━━━ EXERCISE DATA ━━━

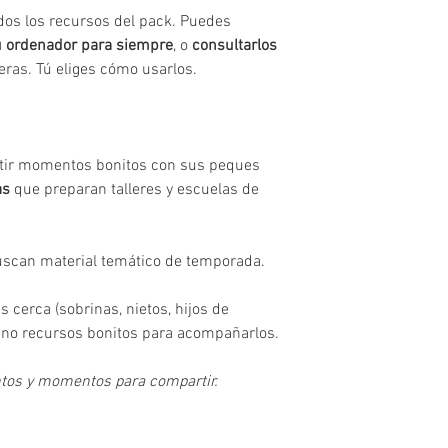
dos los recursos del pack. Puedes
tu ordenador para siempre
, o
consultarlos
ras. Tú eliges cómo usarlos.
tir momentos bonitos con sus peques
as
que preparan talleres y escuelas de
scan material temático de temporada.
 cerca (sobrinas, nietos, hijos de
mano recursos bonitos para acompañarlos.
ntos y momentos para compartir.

━━━
━━━ EXERCISE DATA ━━━

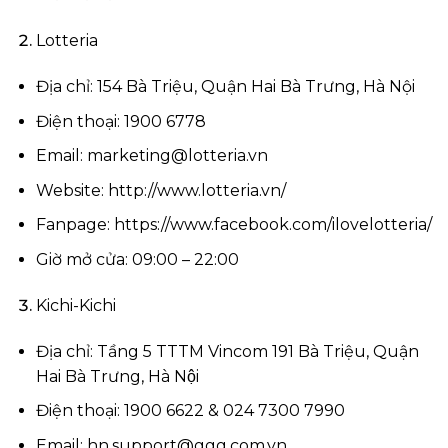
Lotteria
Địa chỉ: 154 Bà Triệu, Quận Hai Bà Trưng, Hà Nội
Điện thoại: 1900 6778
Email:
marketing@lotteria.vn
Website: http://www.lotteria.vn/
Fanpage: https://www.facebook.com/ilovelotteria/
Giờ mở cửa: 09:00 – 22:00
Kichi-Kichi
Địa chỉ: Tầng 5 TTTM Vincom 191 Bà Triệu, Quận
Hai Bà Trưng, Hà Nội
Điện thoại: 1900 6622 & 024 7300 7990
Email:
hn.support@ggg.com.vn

━━━
━━━ EXERCISE DATA ━━━

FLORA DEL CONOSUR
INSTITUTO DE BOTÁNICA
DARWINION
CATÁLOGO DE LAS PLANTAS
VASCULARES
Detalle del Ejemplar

━━━

| TASK INSTRUCTIONS |
Every line of the entries above that holds "thoại" should be copied out.

| SOLUTION FOR THIS EXERCISE |
Điện thoại: 1900 6778
Điện thoại: 1900 6622 & 024 7300 7990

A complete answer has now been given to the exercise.